Wednesday, 17 January 2018

A Beautiful Message - Sunday 14th January 2018

We all know something beautiful when we come across it. Although each of us has a unique taste for beauty, there is a surprising consensus across the whole human race when it comes to identifying something as beautiful.
In English speaking Christianity, we are familiar with the word ‘Gospel’, but it is a word that has no independent meaning in our language outside its New Testament context, so it makes little impact on us. The word that St Paul used (on 60 different occasions) was a word that had immediate meaning to his readers - it meant ‘beautiful message’.
During Paul’s 30 year mission, the growth in Jesus’ followers across the Roman empire was enormous. One of the key factors to that exponential growth was the fact that Paul’s message was a beautiful one. Paul had a message that delighted people’s hearts, that eased their guilt, that guided their lives. Almost everywhere Paul travelled, there was an instant response to the simple beauty of Jesus’ message.
In the centuries that have followed, Christianity’s message has not always been beautiful. The church has repeatedly condemned and accused, threatening people with punishment rather than showing them divine love. Christian leaders have been quick to forbid, but slow to forgive.
The message of Jesus was beautiful, and immediately recognisable as being so.

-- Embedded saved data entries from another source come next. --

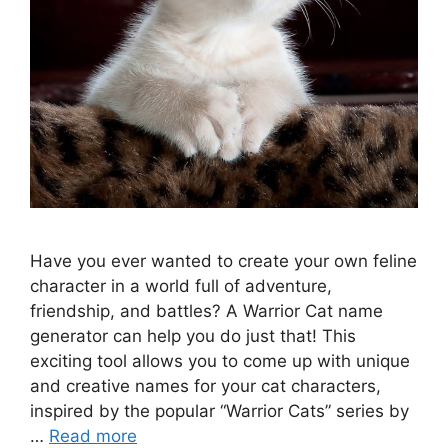
Have you ever wanted to create your own feline
character in a world full of adventure,
friendship, and battles? A Warrior Cat name
generator can help you do just that! This
exciting tool allows you to come up with unique
and creative names for your cat characters,
inspired by the popular “Warrior Cats” series by
…
Read more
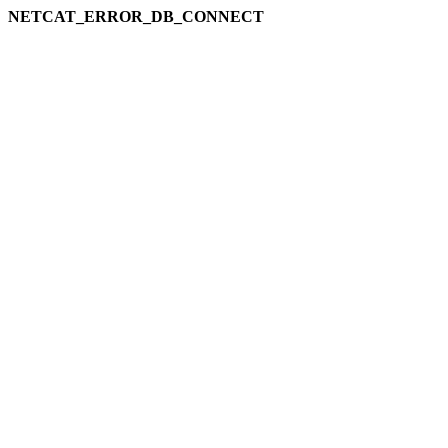
NETCAT_ERROR_DB_CONNECT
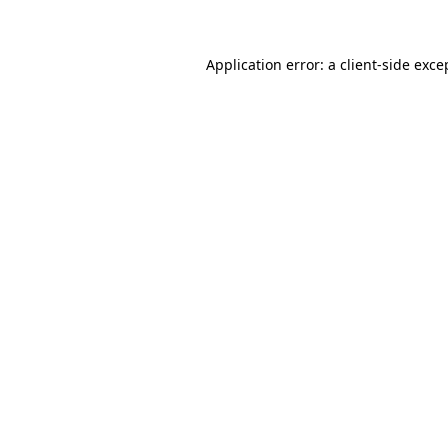
Application error: a client-side exc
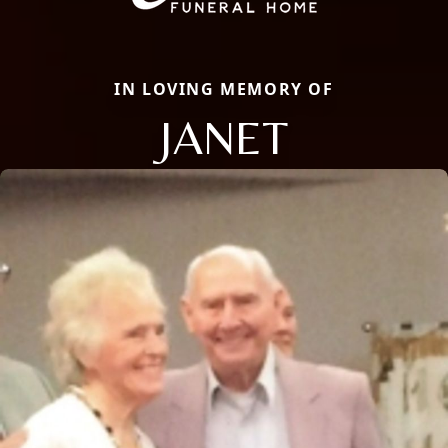
IN LOVING MEMORY OF
JANET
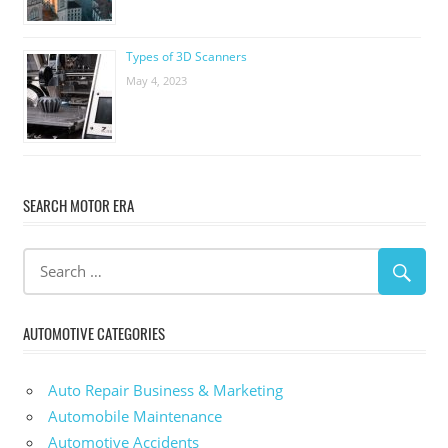
Types of 3D Scanners
May 4, 2023
SEARCH MOTOR ERA
AUTOMOTIVE CATEGORIES
Auto Repair Business & Marketing
Automobile Maintenance
Automotive Accidents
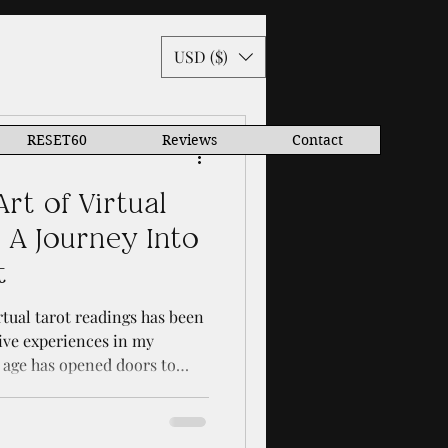
USD ($)
RESET60
Reviews
Contact
rt of Virtual
 A Journey Into
t
tual tarot readings has been
ive experiences in my
l age has opened doors to
orld in ways I never
want to share with you how
tarot reading can deepen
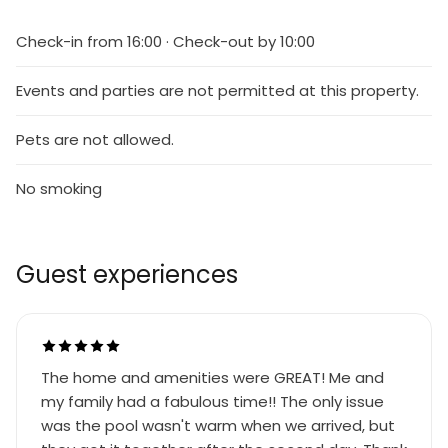
Check-in from 16:00 · Check-out by 10:00
Events and parties are not permitted at this property.
Pets are not allowed.
No smoking
Guest experiences
The home and amenities were GREAT! Me and
my family had a fabulous time!! The only issue
was the pool wasn't warm when we arrived, but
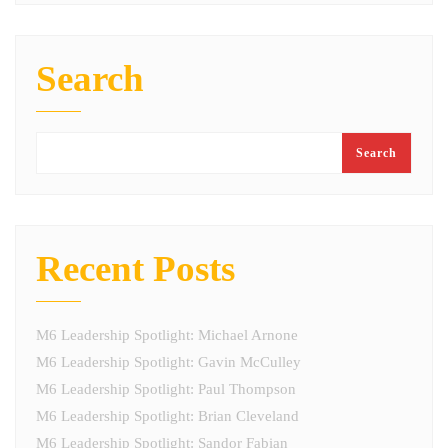
Search
Search
Recent Posts
M6 Leadership Spotlight: Michael Arnone
M6 Leadership Spotlight: Gavin McCulley
M6 Leadership Spotlight: Paul Thompson
M6 Leadership Spotlight: Brian Cleveland
M6 Leadership Spotlight: Sandor Fabian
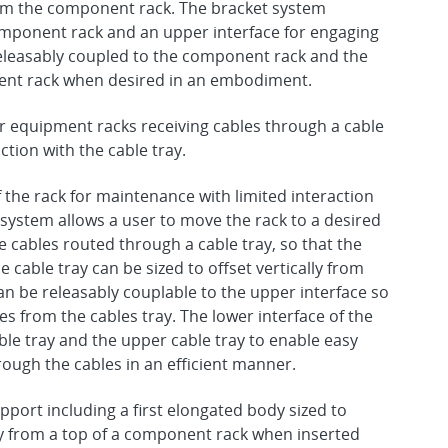
 from the component rack. The bracket system
component rack and an upper interface for engaging
 releasably coupled to the component rack and the
ent rack when desired in an embodiment.
r equipment racks receiving cables through a cable
ction with the cable tray.
he rack for maintenance with limited interaction
 system allows a user to move the rack to a desired
 cables routed through a cable tray, so that the
 cable tray can be sized to offset vertically from
n be releasably couplable to the upper interface so
es from the cables tray. The lower interface of the
le tray and the upper cable tray to enable easy
ough the cables in an efficient manner.
upport including a first elongated body sized to
ally from a top of a component rack when inserted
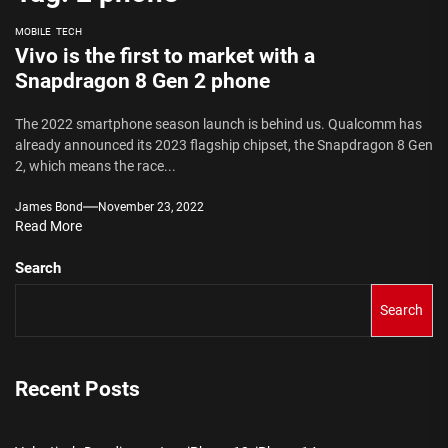
MOBILE
TECH
Vivo is the first to market with a
Snapdragon 8 Gen 2 phone
The 2022 smartphone season launch is behind us. Qualcomm has
already announced its 2023 flagship chipset, the Snapdragon 8 Gen
2, which means the race...
James Bond
November 23, 2022
Read More
Search
Search
Recent Posts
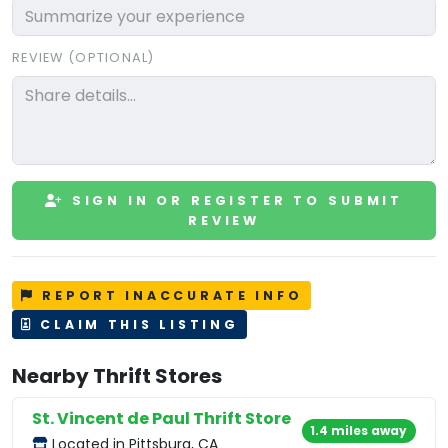
REVIEW (OPTIONAL)
SIGN IN OR REGISTER TO SUBMIT
REVIEW
REPORT INACCURATE INFO
CLAIM THIS LISTING
Nearby Thrift Stores
St. Vincent de Paul Thrift Store
1.4 miles away
Located in Pittsburg, CA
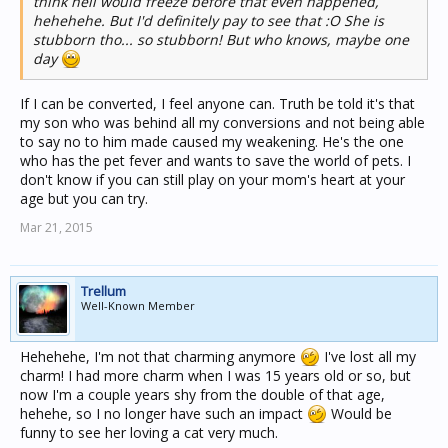
think hell would freeze before that even happened,
hehehehe. But I'd definitely pay to see that :O She is
stubborn tho... so stubborn! But who knows, maybe one
day
If I can be converted, I feel anyone can. Truth be told it's that
my son who was behind all my conversions and not being able
to say no to him made caused my weakening. He's the one
who has the pet fever and wants to save the world of pets. I
don't know if you can still play on your mom's heart at your
age but you can try.
Mar 21, 2015
Trellum
Well-Known Member
Hehehehe, I'm not that charming anymore
I've lost all my
charm! I had more charm when I was 15 years old or so, but
now I'm a couple years shy from the double of that age,
hehehe, so I no longer have such an impact
Would be
funny to see her loving a cat very much.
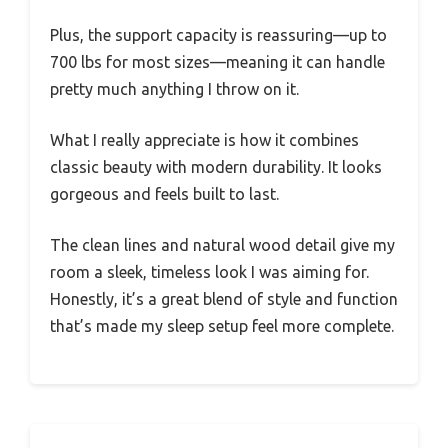
Plus, the support capacity is reassuring—up to
700 lbs for most sizes—meaning it can handle
pretty much anything I throw on it.
What I really appreciate is how it combines
classic beauty with modern durability. It looks
gorgeous and feels built to last.
The clean lines and natural wood detail give my
room a sleek, timeless look I was aiming for.
Honestly, it’s a great blend of style and function
that’s made my sleep setup feel more complete.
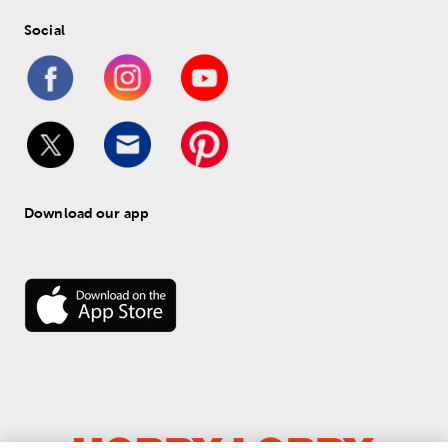
Social
Download our app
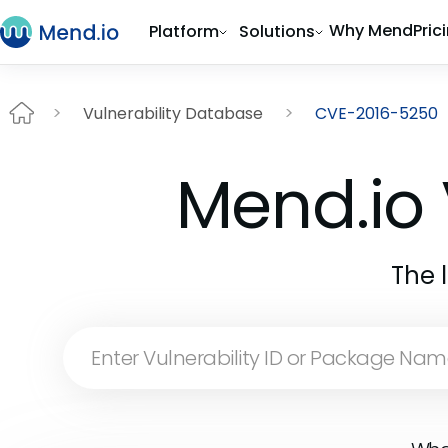
Why Mend
Pric
Platform
Solutions
Vulnerability Database
CVE-2016-5250
Mend.io 
The 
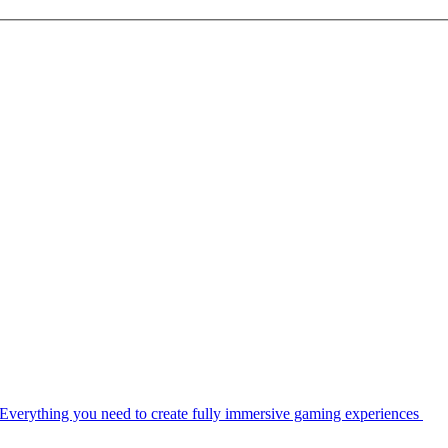
Everything you need to create fully immersive gaming experiences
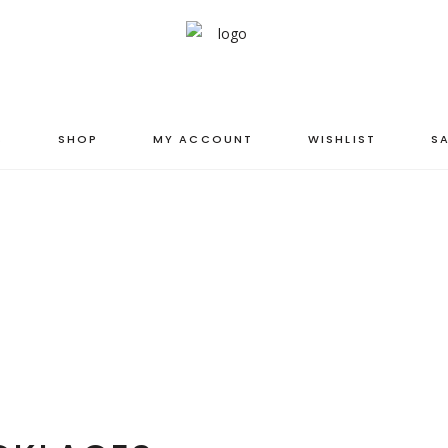
S
SHOP
MY ACCOUNT
WISHLIST
SA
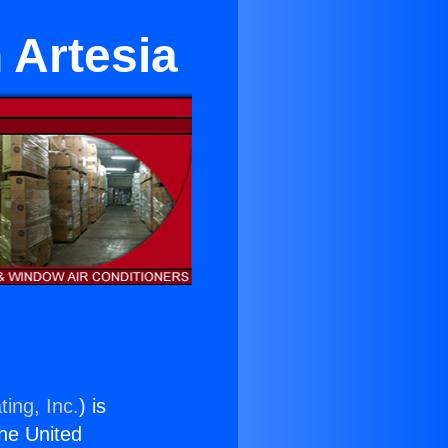
n Artesia
ing, Inc.
) is
the United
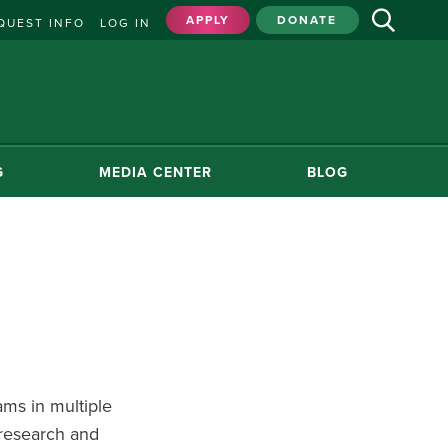
APPLY
DONATE
QUEST INFO
LOG IN
G
MEDIA CENTER
BLOG
ms in multiple
 research and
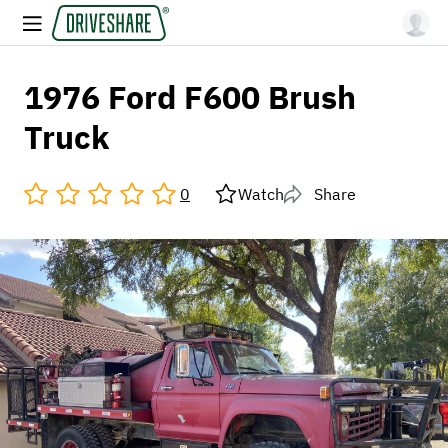
1976 Ford F600 Brush
Truck
0
Watch
Share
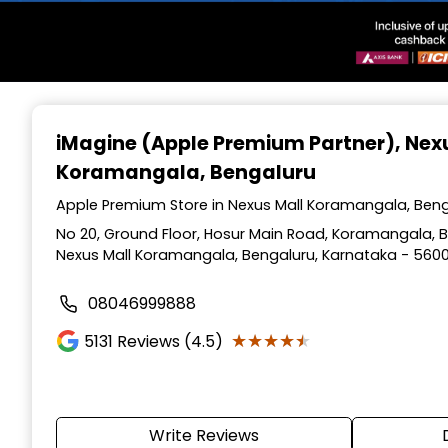
Item
1
iMagine (Apple Premium Partner)
, Nex
of
Koramangala, Bengaluru
3
Apple Premium Store in Nexus Mall Koramangala, Beng
No 20, Ground Floor, Hosur Main Road, Koramangala, Be
Nexus Mall Koramangala, Bengaluru, Karnataka - 560
08046999888
★★★★★
★★★★★
5131
Reviews (4.5)
Write Reviews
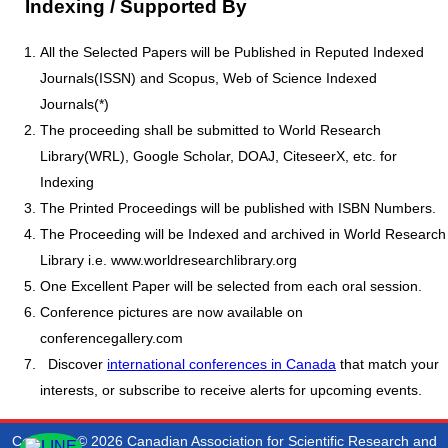
Indexing / Supported By
All the Selected Papers will be Published in Reputed Indexed
Journals(ISSN) and Scopus, Web of Science Indexed
Journals(*)
The proceeding shall be submitted to World Research
Library(WRL), Google Scholar, DOAJ, CiteseerX, etc. for
Indexing
The Printed Proceedings will be published with ISBN Numbers.
The Proceeding will be Indexed and archived in World Research
Library i.e. www.worldresearchlibrary.org
One Excellent Paper will be selected from each oral session.
Conference pictures are now available on
conferencegallery.com
Discover
international conferences in Canada
that match your
interests, or subscribe to receive alerts for upcoming events.
Copyright © 2026 Canadian Association for Scientific Research and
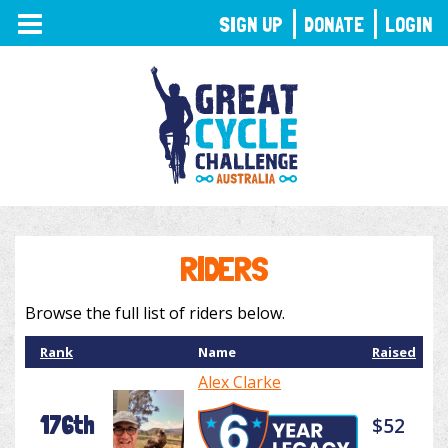
TOGGLE
SIGN UP
DONATE
LOGIN
NAVIGATION
RIDERS
Browse the full list of riders below.
Rank
Name
Raised
Alex Clarke
176th
$52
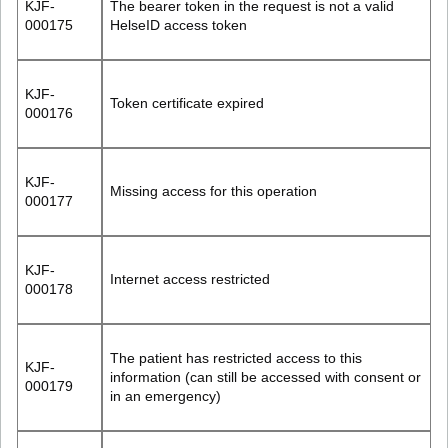
KJF-
The bearer token in the request is not a valid
000175
HelseID access token
KJF-
Token certificate expired
000176
KJF-
Missing access for this operation
000177
KJF-
Internet access restricted
000178
The patient has restricted access to this
KJF-
information (can still be accessed with consent or
000179
in an emergency)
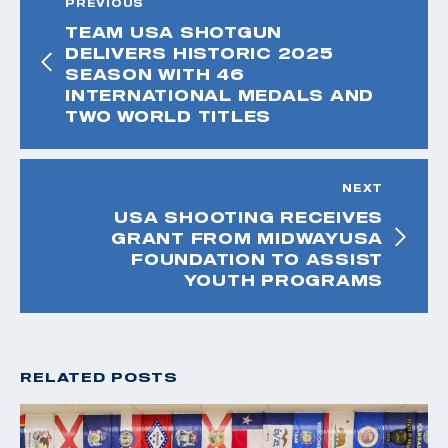
PREVIOUS
TEAM USA SHOTGUN
DELIVERS HISTORIC 2025
SEASON WITH 46
INTERNATIONAL MEDALS AND
TWO WORLD TITLES
NEXT
USA SHOOTING RECEIVES
GRANT FROM MIDWAYUSA
FOUNDATION TO ASSIST
YOUTH PROGRAMS
RELATED POSTS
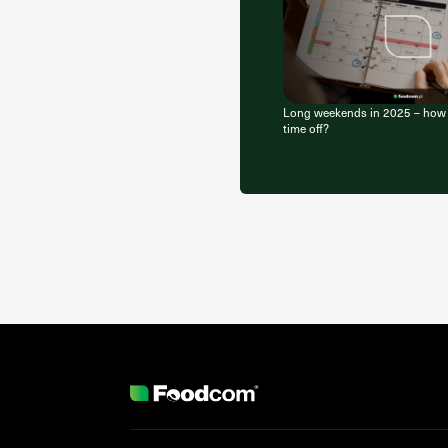
Long weekends in 2025 – how b
time off?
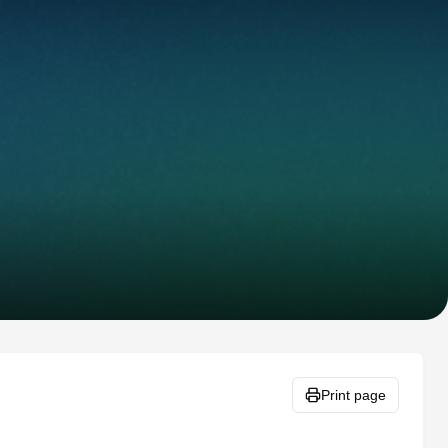
Print page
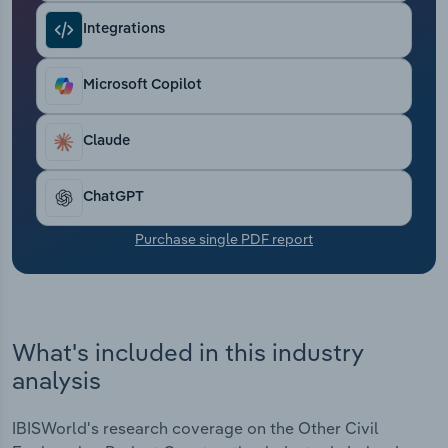
Transportation and Warehousing
Integrations
Utilities
Microsoft Copilot
Wholesale Trade
Claude
ChatGPT
Purchase single PDF report
What's included in this industry
analysis
IBISWorld's research coverage on the Other Civil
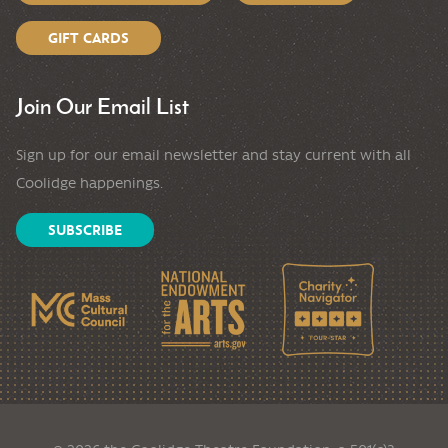
GIFT CARDS
Join Our Email List
Sign up for our email newsletter and stay current with all
Coolidge happenings.
SUBSCRIBE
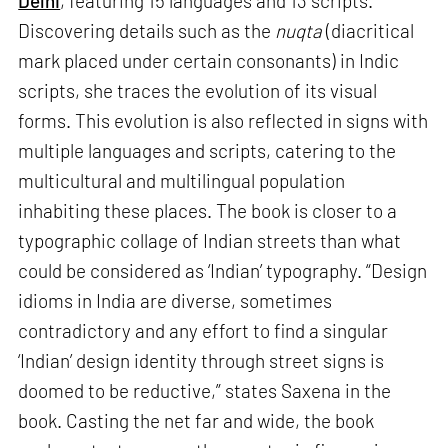
Delhi
, featuring 15 languages and 13 scripts.
Discovering details such as the
nuqta
(diacritical
mark placed under certain consonants) in Indic
scripts, she traces the evolution of its visual
forms. This evolution is also reflected in signs with
multiple languages and scripts, catering to the
multicultural and multilingual population
inhabiting these places. The book is closer to a
typographic collage of Indian streets than what
could be considered as ‘Indian’ typography. “Design
idioms in India are diverse, sometimes
contradictory and any effort to find a singular
‘Indian’ design identity through street signs is
doomed to be reductive,” states Saxena in the
book. Casting the net far and wide, the book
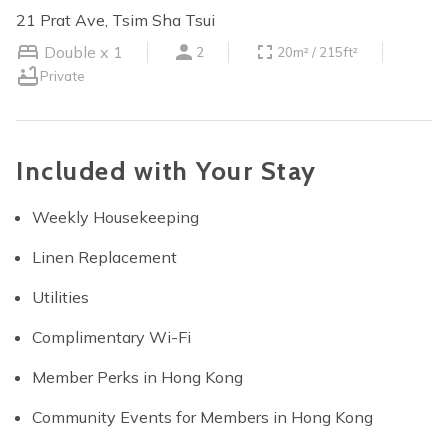
21 Prat Ave, Tsim Sha Tsui
Double x 1
2
20m² / 215ft²
Private
Included with Your Stay
Weekly Housekeeping
Linen Replacement
Utilities
Complimentary Wi-Fi
Member Perks in Hong Kong
Community Events for Members in Hong Kong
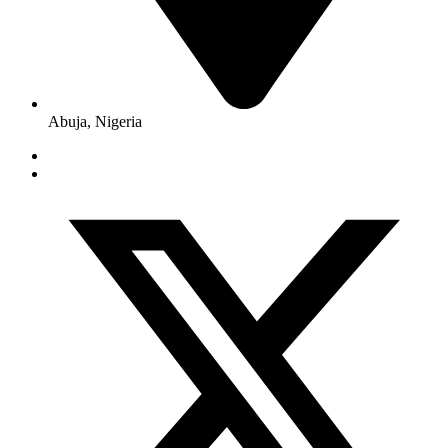
Abuja, Nigeria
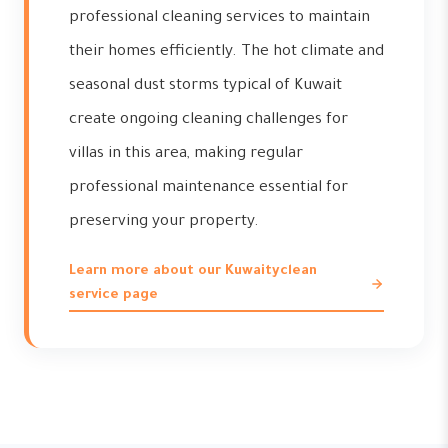
professional cleaning services to maintain
their homes efficiently. The hot climate and
seasonal dust storms typical of Kuwait
create ongoing cleaning challenges for
villas in this area, making regular
professional maintenance essential for
preserving your property.
Learn more about our Kuwaityclean
service page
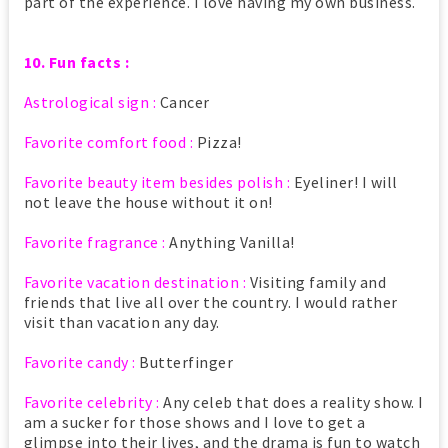
part of the experience. I love having my own business.
10. Fun facts :
Astrological sign :
Cancer
Favorite comfort food :
Pizza!
Favorite beauty item besides polish :
Eyeliner! I will
not leave the house without it on!
Favorite fragrance :
Anything Vanilla!
Favorite vacation destination :
Visiting family and
friends that live all over the country. I would rather
visit than vacation any day.
Favorite candy :
Butterfinger
Favorite celebrity :
Any celeb that does a reality show. I
am a sucker for those shows and I love to get a
glimpse into their lives, and the drama is fun to watch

We human beings love to be encouraged, affirmed, loved and forgiven; we dislike being criticised, judged, threatened or condemned. Today, we are the messengers of the ‘Gospel’; we are the ambassadors of Jesus. If our message as a church or as individual Christians is not recognisably beautiful, then it is not ‘Gospel’.
Say something beautiful to someone this week.

Thursday, 11 January 2018

Good for the Universe - Sunday 7th January 2018

God exists in the universe with good purpose, and that good purpose extends to planet Earth and to the human race. The life and teaching of Jesus was, and remains, an eloquent expression of God’s good purpose. If you want to know how God engages with his universe and with humanity in particular, then the life of Jesus is an expression of that in terms of reference that we minuscule humans can grasp.
The life and teaching of Jesus is just as pertinent today where we live, as it was in Galilee two thousand years ago, though the immediate example of Jesus himself is no longer there. But we needn’t panic; God has a plan for that. God has a plan for there to be a living example of his good purposes, this very week right where you are. That plan is you.
We would all be wise, at this point, to remind ourselves that there is no way that any one of us can be the living continuation of Jesus. We can’t. But we can be the living continuation of one small but significant part of what Jesus did and represented. And then, if we link together with other people who represent other aspects of Jesus’ life, God’s good plan is still in business.
St Paul understood the effectiveness of godly people as being akin to a human body. Each one of us is like a particular limb or organ. Each one of us has a significant part to play. And each one of us needs the others around us to play their different, significant parts for the whole organism to operate effectively.
God exists in the universe with good purpose, and that good purpose involves you. When each of us does what we can of Jesus’ work, in active partnership with one another, God’s universe is a better place.

Tuesday, 2 January 2018

Ready for the Future - Sunday 31st December 2017

Each of us has hopes and expectations for the year ahead. We hope - of course - that our lives will be fruitful and comfortable, but we don’t actually know what awaits us on our journey through 2018.
Anyone with a basic knowledge of the Bible's story knows that God doesn't promise an easy path for his people. Jesus said on the matter, “The gate that leads to life is narrow, and the road is hard.” So please forgive me for pointing out this obvious truth: there will be challenges and difficulties in the coming year.
When Jesus was a small tot, his mother, Mary, had been through a tough year. In addition to the usual discomforts and indignities of pregnancy, she had seen her proposed marriage teeter on the verge of divorce; she had been forced to relocate to an unfamiliar town, 100 miles from home; and she had ended up laying her newborn son in an animals’ food trough because there was no space anywhere else. She must have been hoping that the coming year would be a bit easier. Little did Mary know that the paranoid ruler of Judea, Herod the Great, was about to order the execution of every baby boy in Bethlehem.
God doesn’t promise an easy path for his people. Not even for his own son.
However, God doesn’t simply abandon us to disaster. He may not protect us from difficulty, but he does provide for us when it comes. The day before Mary was forced to flee, a group of wealthy priest/magicians turned up at their home. These unlikely visitors affirmed Mary in the importance of her little child. They also provided her with valuable trading goods (frankincense & myrrh, along with gold). Little did Mary know, as she received those unexpected gifts, how useful they would be in the very near future.
God was not going to spare his loved ones from life’s difficulties, but he did ensure that they were suitably provided for as they fled to Egypt in the middle of the night.
We have no idea what lies ahead of us in this new year; it won’t all be easy, for sure. God won’t insulate us from difficulties, that’s not his way, but he will ensure that we have what we need to get through them.